-------- Given records

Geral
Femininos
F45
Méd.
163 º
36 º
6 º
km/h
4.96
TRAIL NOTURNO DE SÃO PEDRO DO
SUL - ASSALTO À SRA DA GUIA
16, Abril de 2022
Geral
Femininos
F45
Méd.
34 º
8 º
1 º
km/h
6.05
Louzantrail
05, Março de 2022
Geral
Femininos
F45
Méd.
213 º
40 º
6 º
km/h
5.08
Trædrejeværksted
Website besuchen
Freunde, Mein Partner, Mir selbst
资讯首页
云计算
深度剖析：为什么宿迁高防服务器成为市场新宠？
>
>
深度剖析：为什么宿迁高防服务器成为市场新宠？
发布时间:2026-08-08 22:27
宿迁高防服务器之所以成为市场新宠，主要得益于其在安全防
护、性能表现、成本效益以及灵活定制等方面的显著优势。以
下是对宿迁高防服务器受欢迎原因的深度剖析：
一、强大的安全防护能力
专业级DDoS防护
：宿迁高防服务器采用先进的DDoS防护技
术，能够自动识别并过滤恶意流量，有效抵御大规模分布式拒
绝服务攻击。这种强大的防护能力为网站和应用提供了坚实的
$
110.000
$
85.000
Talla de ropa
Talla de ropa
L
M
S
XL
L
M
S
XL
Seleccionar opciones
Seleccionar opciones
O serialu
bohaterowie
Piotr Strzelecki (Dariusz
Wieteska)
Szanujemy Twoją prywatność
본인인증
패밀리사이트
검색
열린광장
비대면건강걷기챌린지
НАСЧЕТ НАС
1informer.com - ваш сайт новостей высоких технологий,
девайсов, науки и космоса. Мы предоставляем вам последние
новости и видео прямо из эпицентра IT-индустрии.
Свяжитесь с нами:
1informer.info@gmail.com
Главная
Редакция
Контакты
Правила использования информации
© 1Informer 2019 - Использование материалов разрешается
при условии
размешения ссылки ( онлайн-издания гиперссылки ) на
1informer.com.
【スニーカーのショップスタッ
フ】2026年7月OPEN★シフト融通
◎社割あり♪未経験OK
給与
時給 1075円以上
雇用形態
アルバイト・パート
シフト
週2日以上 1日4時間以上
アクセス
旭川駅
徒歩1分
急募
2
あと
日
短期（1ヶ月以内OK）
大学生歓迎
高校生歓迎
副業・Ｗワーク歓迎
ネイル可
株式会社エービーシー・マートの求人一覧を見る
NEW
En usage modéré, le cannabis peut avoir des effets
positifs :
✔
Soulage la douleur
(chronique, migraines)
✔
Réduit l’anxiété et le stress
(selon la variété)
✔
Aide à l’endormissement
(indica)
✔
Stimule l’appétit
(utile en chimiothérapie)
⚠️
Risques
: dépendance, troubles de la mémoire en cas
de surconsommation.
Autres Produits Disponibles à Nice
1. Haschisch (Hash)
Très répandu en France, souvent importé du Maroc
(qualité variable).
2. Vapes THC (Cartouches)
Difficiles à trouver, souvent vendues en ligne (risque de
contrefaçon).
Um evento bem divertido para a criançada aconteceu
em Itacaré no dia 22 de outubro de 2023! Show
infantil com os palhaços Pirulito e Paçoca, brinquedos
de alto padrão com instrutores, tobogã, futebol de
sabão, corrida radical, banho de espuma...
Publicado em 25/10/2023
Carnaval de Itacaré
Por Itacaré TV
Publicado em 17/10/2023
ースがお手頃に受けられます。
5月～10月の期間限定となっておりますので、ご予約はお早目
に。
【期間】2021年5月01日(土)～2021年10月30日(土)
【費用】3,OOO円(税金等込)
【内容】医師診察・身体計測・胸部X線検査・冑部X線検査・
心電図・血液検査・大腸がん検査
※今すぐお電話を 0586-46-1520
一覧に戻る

----------------

* [Task statement]
Report only how many lines in the entries above contain the string "souvent".

* [Solution below]
2